Material for this exercise ▸
--- --- ---

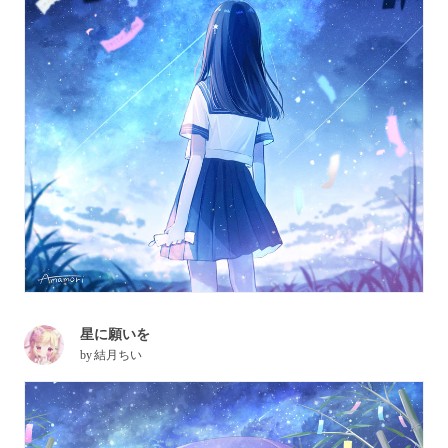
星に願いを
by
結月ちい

--- --- ---

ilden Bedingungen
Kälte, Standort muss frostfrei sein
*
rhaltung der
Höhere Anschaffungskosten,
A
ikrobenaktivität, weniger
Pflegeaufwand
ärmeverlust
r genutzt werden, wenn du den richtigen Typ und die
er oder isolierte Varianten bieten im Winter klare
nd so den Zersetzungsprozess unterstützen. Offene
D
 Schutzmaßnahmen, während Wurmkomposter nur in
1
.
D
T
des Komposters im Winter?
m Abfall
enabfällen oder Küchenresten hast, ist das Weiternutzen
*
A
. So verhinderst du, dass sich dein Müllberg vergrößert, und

--- --- ---

Task objective ▸
Reproduce all lines from the records above that include the word "oder".

Answer to this task ▸
er oder isolierte Varianten bieten im Winter klare
enabfällen oder Küchenresten hast, ist das Weiternutzen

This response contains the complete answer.